▸ **Activity**
Copy the whole listing below exactly, with nothing left out.

─── Given data

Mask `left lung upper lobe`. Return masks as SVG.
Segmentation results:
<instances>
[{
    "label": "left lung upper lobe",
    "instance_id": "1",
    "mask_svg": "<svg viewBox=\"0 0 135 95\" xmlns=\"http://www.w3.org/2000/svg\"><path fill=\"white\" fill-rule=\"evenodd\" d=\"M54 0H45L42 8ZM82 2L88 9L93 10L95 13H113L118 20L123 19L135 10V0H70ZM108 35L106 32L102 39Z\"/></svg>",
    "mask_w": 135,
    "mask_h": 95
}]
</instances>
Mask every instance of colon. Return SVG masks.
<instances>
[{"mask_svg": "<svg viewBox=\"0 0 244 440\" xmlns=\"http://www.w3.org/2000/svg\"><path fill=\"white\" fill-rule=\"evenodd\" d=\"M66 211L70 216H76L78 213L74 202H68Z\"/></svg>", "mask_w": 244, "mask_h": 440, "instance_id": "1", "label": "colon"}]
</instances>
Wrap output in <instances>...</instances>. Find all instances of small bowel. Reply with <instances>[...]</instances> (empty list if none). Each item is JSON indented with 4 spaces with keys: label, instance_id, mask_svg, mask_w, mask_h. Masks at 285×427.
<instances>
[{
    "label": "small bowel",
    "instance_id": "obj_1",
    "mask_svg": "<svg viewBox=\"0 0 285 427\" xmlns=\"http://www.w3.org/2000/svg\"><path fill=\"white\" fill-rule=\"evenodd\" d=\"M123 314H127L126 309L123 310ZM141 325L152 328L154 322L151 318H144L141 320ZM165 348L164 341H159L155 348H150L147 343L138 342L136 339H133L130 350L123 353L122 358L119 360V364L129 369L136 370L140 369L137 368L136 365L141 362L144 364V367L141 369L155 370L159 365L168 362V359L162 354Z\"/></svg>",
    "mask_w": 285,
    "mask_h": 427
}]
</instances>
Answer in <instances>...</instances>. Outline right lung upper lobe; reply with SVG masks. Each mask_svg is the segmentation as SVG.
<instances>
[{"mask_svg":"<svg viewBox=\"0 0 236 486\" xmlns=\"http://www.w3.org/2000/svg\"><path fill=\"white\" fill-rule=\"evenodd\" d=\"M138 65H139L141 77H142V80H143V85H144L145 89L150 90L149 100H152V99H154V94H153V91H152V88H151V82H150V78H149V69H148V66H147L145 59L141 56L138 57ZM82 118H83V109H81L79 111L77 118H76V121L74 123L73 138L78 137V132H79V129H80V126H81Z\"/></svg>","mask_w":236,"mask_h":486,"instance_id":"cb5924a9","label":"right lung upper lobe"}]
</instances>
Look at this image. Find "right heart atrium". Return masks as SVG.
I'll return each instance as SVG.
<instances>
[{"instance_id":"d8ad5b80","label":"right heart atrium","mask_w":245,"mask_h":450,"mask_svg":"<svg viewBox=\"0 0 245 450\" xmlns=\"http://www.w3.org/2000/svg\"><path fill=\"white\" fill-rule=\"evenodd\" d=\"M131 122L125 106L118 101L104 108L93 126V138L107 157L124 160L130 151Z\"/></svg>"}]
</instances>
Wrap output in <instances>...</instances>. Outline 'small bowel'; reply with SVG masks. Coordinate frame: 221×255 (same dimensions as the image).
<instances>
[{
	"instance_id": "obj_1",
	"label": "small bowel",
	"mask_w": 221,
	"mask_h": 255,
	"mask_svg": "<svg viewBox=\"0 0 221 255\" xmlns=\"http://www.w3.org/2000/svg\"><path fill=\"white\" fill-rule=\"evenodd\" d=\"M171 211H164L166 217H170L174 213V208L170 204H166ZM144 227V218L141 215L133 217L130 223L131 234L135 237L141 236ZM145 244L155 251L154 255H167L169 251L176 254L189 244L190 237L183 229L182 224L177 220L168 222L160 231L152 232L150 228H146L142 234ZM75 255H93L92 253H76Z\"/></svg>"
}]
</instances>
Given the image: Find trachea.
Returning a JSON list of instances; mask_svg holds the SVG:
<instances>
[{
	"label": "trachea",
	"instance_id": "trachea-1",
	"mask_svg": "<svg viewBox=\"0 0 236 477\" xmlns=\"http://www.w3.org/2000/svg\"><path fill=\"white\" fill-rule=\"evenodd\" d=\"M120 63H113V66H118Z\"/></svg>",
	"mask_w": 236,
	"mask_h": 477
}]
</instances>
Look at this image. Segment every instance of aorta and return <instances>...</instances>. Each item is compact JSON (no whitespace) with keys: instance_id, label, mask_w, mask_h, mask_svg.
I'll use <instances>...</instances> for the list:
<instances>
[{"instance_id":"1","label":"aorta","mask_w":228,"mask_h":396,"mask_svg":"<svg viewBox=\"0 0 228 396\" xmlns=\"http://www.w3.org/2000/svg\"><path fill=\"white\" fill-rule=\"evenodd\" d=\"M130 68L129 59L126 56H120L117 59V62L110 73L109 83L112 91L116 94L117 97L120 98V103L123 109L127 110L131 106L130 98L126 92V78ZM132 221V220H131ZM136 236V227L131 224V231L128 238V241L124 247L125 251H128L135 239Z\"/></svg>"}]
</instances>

──────

▸ **Expected answer**
Mask `left lung upper lobe`. Return masks as SVG.
Segmentation results:
<instances>
[{
    "label": "left lung upper lobe",
    "instance_id": "1",
    "mask_svg": "<svg viewBox=\"0 0 135 95\" xmlns=\"http://www.w3.org/2000/svg\"><path fill=\"white\" fill-rule=\"evenodd\" d=\"M54 0H45L42 8ZM82 2L88 9L93 10L95 13H113L118 20L123 19L135 10V0H70ZM108 35L106 32L102 39Z\"/></svg>",
    "mask_w": 135,
    "mask_h": 95
}]
</instances>
Mask every instance of colon. Return SVG masks.
<instances>
[{"mask_svg": "<svg viewBox=\"0 0 244 440\" xmlns=\"http://www.w3.org/2000/svg\"><path fill=\"white\" fill-rule=\"evenodd\" d=\"M66 211L70 216H76L78 213L74 202H68Z\"/></svg>", "mask_w": 244, "mask_h": 440, "instance_id": "1", "label": "colon"}]
</instances>
Wrap output in <instances>...</instances>. Find all instances of small bowel. Reply with <instances>[...]</instances> (empty list if none). Each item is JSON indented with 4 spaces with keys: label, instance_id, mask_svg, mask_w, mask_h. Masks at 285×427.
<instances>
[{
    "label": "small bowel",
    "instance_id": "obj_1",
    "mask_svg": "<svg viewBox=\"0 0 285 427\" xmlns=\"http://www.w3.org/2000/svg\"><path fill=\"white\" fill-rule=\"evenodd\" d=\"M123 314H127L126 309L123 310ZM141 325L152 328L154 322L151 318H144L141 320ZM165 348L164 341H159L155 348H150L147 343L138 342L136 339H133L130 350L123 353L122 358L119 360V364L129 369L136 370L140 369L137 368L136 365L141 362L144 364V367L141 369L155 370L159 365L168 362V359L162 354Z\"/></svg>",
    "mask_w": 285,
    "mask_h": 427
}]
</instances>
Answer in <instances>...</instances>. Outline right lung upper lobe; reply with SVG masks. Each mask_svg is the segmentation as SVG.
<instances>
[{"mask_svg":"<svg viewBox=\"0 0 236 486\" xmlns=\"http://www.w3.org/2000/svg\"><path fill=\"white\" fill-rule=\"evenodd\" d=\"M138 65H139L141 77H142V80H143V85H144L145 89L150 90L149 100H152V99H154V94H153V91H152V88H151V82H150V78H149V69H148V66H147L145 59L141 56L138 57ZM82 118H83V109H81L79 111L77 118H76V121L74 123L73 138L78 137V132H79V129H80V126H81Z\"/></svg>","mask_w":236,"mask_h":486,"instance_id":"cb5924a9","label":"right lung upper lobe"}]
</instances>
Look at this image. Find "right heart atrium". Return masks as SVG.
I'll return each instance as SVG.
<instances>
[{"instance_id":"d8ad5b80","label":"right heart atrium","mask_w":245,"mask_h":450,"mask_svg":"<svg viewBox=\"0 0 245 450\" xmlns=\"http://www.w3.org/2000/svg\"><path fill=\"white\" fill-rule=\"evenodd\" d=\"M131 122L125 106L118 101L104 108L93 126V138L107 157L124 160L130 151Z\"/></svg>"}]
</instances>
Wrap output in <instances>...</instances>. Outline 'small bowel'; reply with SVG masks. Coordinate frame: 221×255 (same dimensions as the image).
<instances>
[{
	"instance_id": "obj_1",
	"label": "small bowel",
	"mask_w": 221,
	"mask_h": 255,
	"mask_svg": "<svg viewBox=\"0 0 221 255\" xmlns=\"http://www.w3.org/2000/svg\"><path fill=\"white\" fill-rule=\"evenodd\" d=\"M171 211H164L166 217H170L174 213V208L170 204H166ZM144 227V218L141 215L133 217L130 223L131 234L135 237L141 236ZM145 244L155 251L154 255H167L169 251L176 254L189 244L190 237L183 229L182 224L177 220L168 222L160 231L152 232L150 228H146L142 234ZM75 255H93L92 253H76Z\"/></svg>"
}]
</instances>
Given the image: Find trachea.
Returning a JSON list of instances; mask_svg holds the SVG:
<instances>
[{
	"label": "trachea",
	"instance_id": "trachea-1",
	"mask_svg": "<svg viewBox=\"0 0 236 477\" xmlns=\"http://www.w3.org/2000/svg\"><path fill=\"white\" fill-rule=\"evenodd\" d=\"M120 63H113V66H118Z\"/></svg>",
	"mask_w": 236,
	"mask_h": 477
}]
</instances>
Look at this image. Segment every instance of aorta and return <instances>...</instances>. Each item is compact JSON (no whitespace) with keys: instance_id, label, mask_w, mask_h, mask_svg.
I'll use <instances>...</instances> for the list:
<instances>
[{"instance_id":"1","label":"aorta","mask_w":228,"mask_h":396,"mask_svg":"<svg viewBox=\"0 0 228 396\" xmlns=\"http://www.w3.org/2000/svg\"><path fill=\"white\" fill-rule=\"evenodd\" d=\"M130 68L129 59L126 56H120L117 59V62L110 73L109 83L112 91L116 94L117 97L120 98V103L123 109L127 110L131 106L130 98L126 92V78ZM132 221V220H131ZM136 236V227L131 224V231L128 238V241L124 247L125 251H128L135 239Z\"/></svg>"}]
</instances>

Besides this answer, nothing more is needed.